Government health officials will team up with minor league baseball as part of a new $36 million campaign to discourage rural teenagers from using chewing tobacco.

Baseball stadiums will feature the campaign's central message this summer -- "smokeless doesn't mean harmless" -- via advertising and promotions with players. Ads will also run on local television, radio and online in 35 markets across the U.S., including cities in Michigan, Montana, South Carolina and Tennessee.

The Food and Drug Administration says its latest effort targets white, rural males who are more likely to use dip, chew and other smokeless tobacco products. Roughly 32 percent of rural males ages 12 to 17, or roughly 629,000 Americans, are at-risk for using chewing tobacco, according to the agency.

FDA's Mitch Zeller, director of the agency's tobacco program, said smokeless tobacco is culturally ingrained in many rural communities as a "rite of passage".

"Often male teenagers in rural communities are accustomed to seeing smokeless tobacco use among role models, such as their fathers and grandfathers, older brothers and community leaders," he told reporters.
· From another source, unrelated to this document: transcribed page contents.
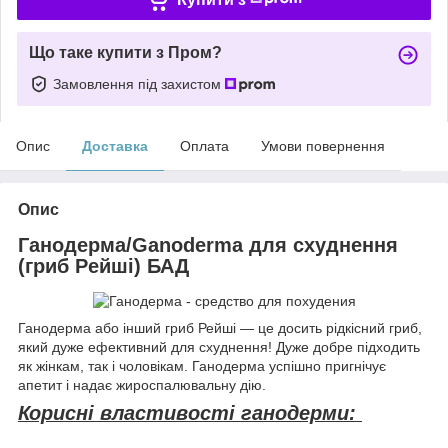
Що таке купити з Пром?
Замовлення під захистом
Опис
Доставка
Оплата
Умови повернення
Опис
Ганодерма/Ganoderma для схуднення
(гриб Рейші) БАД
Ганодерма або інший гриб Рейші — це досить рідкісний гриб,
який дуже ефективний для схуднення! Дуже добре підходить
як жінкам, так і чоловікам. Ганодерма успішно пригнічує
апетит і надає жироспалювальну дію.
Корисні властивості ганодерми:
Zeller, who oversaw the anti-tobacco "Truth" campaign while working at the nonprofit American Legacy Foundation in the early 2000s, said many young people don't understand the health effects of smokeless tobacco. The new campaign is the first FDA effort to focus on those risks, including gum disease, tooth loss and multiple forms of cancer. The FDA is reaching out to Major League Baseball on similar collaborations, agency officials said.
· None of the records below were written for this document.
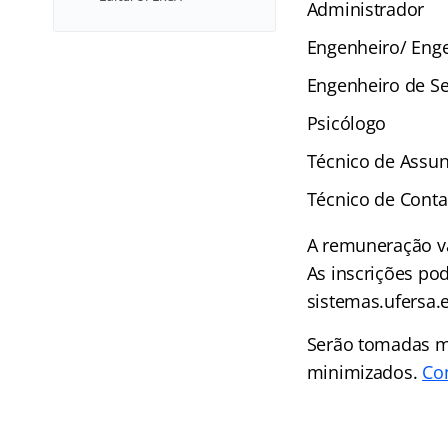
Administrador
Engenheiro/ Enge
Engenheiro de S
Psicólogo
Técnico de Assun
Técnico de Conta
A remuneração v
As inscrições pod
sistemas.ufersa.
Serão tomadas me
minimizados.
Con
The government effort comes as leading tobacco companies increase their focus on snuff, chewing tobacco and electronic cigarettes amid tax hikes, smoking bans, health concerns and social stigma that continue to erode cigarette sales.
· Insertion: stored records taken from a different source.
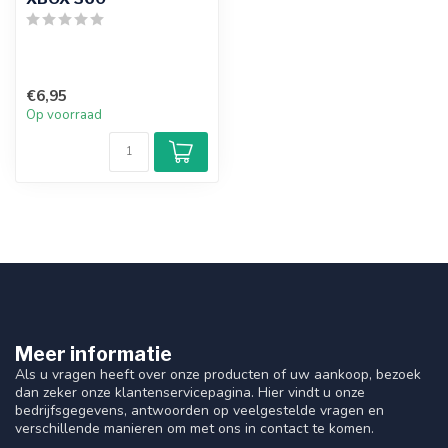
€6,95
Op voorraad
Meer informatie
Als u vragen heeft over onze producten of uw aankoop, bezoek
dan zeker onze klantenservicepagina. Hier vindt u onze
bedrijfsgegevens, antwoorden op veelgestelde vragen en
verschillende manieren om met ons in contact te komen.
Last October the FDA launched a $128 million campaign using hip-hop music and culture to try and educate African American and other urban minority youth groups about smoking risks.

Tobacco companies are footing the bill for the campaigns through fees charged by the FDA under a 2009 law that created the agency's tobacco center. Among other powers, the FDA can restrict marketing of tobacco products to young people and gives the agency authority to evaluate the health risks of new tobacco products before they launch.